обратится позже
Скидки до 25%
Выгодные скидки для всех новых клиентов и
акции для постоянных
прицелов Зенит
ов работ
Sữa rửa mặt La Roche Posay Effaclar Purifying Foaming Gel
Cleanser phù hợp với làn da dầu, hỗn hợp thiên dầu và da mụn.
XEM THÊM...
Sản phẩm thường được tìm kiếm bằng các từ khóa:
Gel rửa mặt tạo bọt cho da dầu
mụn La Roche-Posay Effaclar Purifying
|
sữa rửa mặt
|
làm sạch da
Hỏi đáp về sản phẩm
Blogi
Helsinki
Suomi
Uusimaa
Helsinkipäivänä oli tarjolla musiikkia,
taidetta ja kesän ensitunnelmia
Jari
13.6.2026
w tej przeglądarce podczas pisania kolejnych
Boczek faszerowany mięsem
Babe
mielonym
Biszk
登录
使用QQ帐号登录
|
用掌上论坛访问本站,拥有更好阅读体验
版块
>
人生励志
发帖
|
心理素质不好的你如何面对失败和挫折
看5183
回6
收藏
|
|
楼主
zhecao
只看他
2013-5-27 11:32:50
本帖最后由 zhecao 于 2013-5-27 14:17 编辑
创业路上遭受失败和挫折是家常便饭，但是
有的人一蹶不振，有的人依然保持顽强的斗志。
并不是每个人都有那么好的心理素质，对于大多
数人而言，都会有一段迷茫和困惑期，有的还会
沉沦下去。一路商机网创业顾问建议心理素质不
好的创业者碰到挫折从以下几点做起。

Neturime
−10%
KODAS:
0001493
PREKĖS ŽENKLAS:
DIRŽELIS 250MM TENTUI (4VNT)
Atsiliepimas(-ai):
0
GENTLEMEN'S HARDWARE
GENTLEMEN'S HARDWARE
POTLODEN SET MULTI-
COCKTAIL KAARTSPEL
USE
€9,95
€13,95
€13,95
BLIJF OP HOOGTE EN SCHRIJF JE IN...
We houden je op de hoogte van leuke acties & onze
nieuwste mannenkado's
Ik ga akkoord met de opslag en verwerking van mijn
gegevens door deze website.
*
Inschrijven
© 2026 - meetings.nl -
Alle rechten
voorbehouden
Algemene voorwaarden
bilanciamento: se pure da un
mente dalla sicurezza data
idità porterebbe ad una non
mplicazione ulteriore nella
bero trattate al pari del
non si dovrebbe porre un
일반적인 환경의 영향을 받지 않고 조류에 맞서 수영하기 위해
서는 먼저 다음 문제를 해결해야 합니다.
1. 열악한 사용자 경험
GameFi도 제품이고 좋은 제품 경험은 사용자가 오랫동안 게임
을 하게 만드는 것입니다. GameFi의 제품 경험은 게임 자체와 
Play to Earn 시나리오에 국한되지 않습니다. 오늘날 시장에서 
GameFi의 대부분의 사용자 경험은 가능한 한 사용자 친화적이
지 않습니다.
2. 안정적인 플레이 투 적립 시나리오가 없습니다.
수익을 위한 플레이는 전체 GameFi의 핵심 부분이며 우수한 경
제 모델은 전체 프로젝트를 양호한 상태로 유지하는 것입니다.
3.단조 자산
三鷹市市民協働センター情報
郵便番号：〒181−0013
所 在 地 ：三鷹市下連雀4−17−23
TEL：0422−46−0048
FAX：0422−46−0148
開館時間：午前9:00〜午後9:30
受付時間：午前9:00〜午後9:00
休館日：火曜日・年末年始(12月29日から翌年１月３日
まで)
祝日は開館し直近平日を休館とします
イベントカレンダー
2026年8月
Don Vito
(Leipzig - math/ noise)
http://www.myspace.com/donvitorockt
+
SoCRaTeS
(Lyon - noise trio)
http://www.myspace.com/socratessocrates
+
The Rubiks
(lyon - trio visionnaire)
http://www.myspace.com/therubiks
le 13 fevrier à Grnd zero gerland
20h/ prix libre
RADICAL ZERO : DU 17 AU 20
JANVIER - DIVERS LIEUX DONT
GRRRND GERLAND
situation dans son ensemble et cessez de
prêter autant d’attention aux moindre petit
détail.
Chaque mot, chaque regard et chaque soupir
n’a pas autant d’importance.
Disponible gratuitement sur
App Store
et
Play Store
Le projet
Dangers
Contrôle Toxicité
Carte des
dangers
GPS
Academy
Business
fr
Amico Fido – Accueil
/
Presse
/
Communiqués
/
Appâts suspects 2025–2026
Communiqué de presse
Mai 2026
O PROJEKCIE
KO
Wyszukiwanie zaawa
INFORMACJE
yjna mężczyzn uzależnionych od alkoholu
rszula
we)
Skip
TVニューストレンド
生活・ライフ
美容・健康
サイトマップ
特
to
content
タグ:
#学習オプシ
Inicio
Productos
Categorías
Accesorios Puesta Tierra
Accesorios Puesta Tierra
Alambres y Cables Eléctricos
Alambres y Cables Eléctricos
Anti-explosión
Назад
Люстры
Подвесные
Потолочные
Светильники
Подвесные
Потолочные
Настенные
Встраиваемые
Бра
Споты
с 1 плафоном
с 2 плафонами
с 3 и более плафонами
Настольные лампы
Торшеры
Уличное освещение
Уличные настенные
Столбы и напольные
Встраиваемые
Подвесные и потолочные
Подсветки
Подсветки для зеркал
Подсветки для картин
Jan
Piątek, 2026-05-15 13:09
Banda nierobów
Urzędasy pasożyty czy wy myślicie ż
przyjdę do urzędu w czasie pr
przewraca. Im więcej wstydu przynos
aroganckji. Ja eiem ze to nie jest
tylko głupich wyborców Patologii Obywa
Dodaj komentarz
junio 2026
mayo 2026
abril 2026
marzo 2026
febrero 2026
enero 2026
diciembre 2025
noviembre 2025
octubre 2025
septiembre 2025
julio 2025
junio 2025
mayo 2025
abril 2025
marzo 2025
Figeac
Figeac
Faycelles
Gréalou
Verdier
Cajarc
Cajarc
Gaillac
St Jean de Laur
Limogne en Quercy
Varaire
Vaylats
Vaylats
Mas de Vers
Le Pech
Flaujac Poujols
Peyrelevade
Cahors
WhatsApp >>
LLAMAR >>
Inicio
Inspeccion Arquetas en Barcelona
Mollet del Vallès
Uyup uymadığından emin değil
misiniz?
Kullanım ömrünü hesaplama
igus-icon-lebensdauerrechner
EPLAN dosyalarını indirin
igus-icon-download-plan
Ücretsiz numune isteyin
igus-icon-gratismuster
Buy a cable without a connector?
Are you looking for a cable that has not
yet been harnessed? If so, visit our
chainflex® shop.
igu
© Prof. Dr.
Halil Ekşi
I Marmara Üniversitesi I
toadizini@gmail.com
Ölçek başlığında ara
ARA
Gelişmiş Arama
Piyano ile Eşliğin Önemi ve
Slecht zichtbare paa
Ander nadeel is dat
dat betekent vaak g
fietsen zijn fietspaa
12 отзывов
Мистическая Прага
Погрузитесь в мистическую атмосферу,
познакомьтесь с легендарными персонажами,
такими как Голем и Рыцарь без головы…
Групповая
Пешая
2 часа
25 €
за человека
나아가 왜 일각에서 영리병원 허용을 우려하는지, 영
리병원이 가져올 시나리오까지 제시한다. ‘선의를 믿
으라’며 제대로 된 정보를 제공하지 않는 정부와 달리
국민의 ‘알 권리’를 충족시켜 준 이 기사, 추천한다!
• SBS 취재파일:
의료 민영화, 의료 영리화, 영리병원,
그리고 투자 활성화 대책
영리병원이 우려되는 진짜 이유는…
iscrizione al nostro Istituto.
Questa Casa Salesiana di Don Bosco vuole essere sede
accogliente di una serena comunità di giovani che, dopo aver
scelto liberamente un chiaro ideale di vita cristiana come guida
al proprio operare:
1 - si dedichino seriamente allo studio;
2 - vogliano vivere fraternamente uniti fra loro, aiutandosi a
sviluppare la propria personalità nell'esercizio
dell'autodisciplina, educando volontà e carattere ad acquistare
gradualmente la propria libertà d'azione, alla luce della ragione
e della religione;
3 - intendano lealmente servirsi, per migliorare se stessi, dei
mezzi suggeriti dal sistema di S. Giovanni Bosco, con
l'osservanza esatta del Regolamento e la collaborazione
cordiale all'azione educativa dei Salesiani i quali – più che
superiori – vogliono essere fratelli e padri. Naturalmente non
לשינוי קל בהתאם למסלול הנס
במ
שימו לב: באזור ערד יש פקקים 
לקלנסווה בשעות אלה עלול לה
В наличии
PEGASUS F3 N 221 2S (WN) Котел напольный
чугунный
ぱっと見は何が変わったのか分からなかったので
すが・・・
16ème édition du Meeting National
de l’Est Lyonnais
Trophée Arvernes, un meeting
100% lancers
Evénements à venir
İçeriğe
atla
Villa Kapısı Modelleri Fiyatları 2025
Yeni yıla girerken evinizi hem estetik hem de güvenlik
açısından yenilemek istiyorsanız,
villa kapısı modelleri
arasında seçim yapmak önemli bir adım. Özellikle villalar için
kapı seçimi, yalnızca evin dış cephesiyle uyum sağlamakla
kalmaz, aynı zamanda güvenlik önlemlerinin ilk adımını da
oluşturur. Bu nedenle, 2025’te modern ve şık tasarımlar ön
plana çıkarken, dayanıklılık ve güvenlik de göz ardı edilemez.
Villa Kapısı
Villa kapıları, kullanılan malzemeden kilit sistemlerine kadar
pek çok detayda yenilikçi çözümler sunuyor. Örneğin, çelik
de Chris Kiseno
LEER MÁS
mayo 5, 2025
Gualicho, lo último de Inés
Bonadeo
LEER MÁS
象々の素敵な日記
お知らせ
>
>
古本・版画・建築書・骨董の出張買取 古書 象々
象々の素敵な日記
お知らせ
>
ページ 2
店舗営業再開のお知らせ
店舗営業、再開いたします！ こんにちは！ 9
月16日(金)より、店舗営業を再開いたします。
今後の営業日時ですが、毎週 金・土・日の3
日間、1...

What is needed:
Out of the data above, give again only the lines starting at the one holding "sviluppare la propria" and ending at the one holding "arasında seçim yapmak", unchanged.

Task output:
sviluppare la propria personalità nell'esercizio
dell'autodisciplina, educando volontà e carattere ad acquistare
gradualmente la propria libertà d'azione, alla luce della ragione
e della religione;
3 - intendano lealmente servirsi, per migliorare se stessi, dei
mezzi suggeriti dal sistema di S. Giovanni Bosco, con
l'osservanza esatta del Regolamento e la collaborazione
cordiale all'azione educativa dei Salesiani i quali – più che
superiori – vogliono essere fratelli e padri. Naturalmente non
לשינוי קל בהתאם למסלול הנס
במ
שימו לב: באזור ערד יש פקקים 
לקלנסווה בשעות אלה עלול לה
В наличии
PEGASUS F3 N 221 2S (WN) Котел напольный
чугунный
ぱっと見は何が変わったのか分からなかったので
すが・・・
16ème édition du Meeting National
de l’Est Lyonnais
Trophée Arvernes, un meeting
100% lancers
Evénements à venir
İçeriğe
atla
Villa Kapısı Modelleri Fiyatları 2025
Yeni yıla girerken evinizi hem estetik hem de güvenlik
açısından yenilemek istiyorsanız,
villa kapısı modelleri
arasında seçim yapmak önemli bir adım. Özellikle villalar için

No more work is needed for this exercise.